Whether you pulled over to a safe spot after realizing you shouldn’t be driving or climbed into your parked car, unfortunately, sleeping in a motor vehicle all too often does not prevent someone from being arrested for being under the influence in Austin. Read the following tips to help you avoid a DWI arrest or conviction.
Tips to Avoid Possible DWI/DUI Violation:
Sleep in the back seat: This will ensure that you are nowhere near the driver’s seat, making physical control more difficult to prove.

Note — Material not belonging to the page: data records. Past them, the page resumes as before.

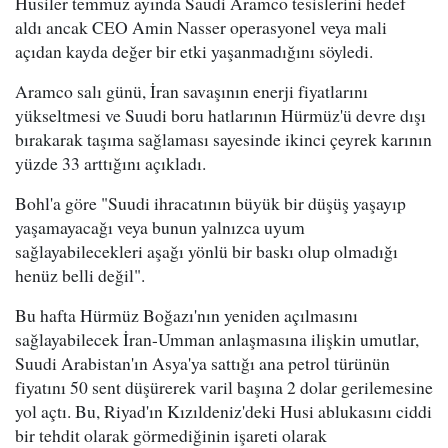
Husiler temmuz ayında Saudi Aramco tesislerini hedef
aldı ancak CEO Amin Nasser operasyonel veya mali
açıdan kayda değer bir etki yaşanmadığını söyledi.
Aramco salı günü, İran savaşının enerji fiyatlarını
yükseltmesi ve Suudi boru hatlarının Hürmüz'ü devre dışı
bırakarak taşıma sağlaması sayesinde ikinci çeyrek karının
yüzde 33 arttığını açıkladı.
Bohl'a göre "Suudi ihracatının büyük bir düşüş yaşayıp
yaşamayacağı veya bunun yalnızca uyum
sağlayabilecekleri aşağı yönlü bir baskı olup olmadığı
henüz belli değil".
Bu hafta Hürmüz Boğazı'nın yeniden açılmasını
sağlayabilecek İran-Umman anlaşmasına ilişkin umutlar,
Suudi Arabistan'ın Asya'ya sattığı ana petrol türünün
fiyatını 50 sent düşürerek varil başına 2 dolar gerilemesine
yol açtı. Bu, Riyad'ın Kızıldeniz'deki Husi ablukasını ciddi
bir tehdit olarak görmediğinin işareti olarak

Make sure the engine is turned off: Turning off the engine indicates that you were not just driving or that you were about to drive. You do not want to give a police officer any indication that you intended to drive while intoxicated.
Make sure your keys are not in the ignition and not within reaching distance: The best place for your keys is either outside on top of one of your tires, or in the truck. This shows lack of physical control when the element to make the car move is not within reaching distance.
Park in a spot that is safe, preferably not on a public road, and in a legal space: If you are parked in a public area or on the side of a public road, your car is more likely to be seen. In order to be safe and sleep off the alcohol in your system, make sure your car is parked away from public roads and areas. This is also to ensure your safety; parking on the side of the road or a highway can be very dangerous.
Do not say that you were driving while having alcohol in your system: Even if you are sleeping in the back seat, with the car turned off, and your keys in the trunk, the police officer will still try and get you to admit that you have been recently driving. This is a way for the officer to get around the physical control element if they can prove you were recently driving, and your blood alcohol level is elevated.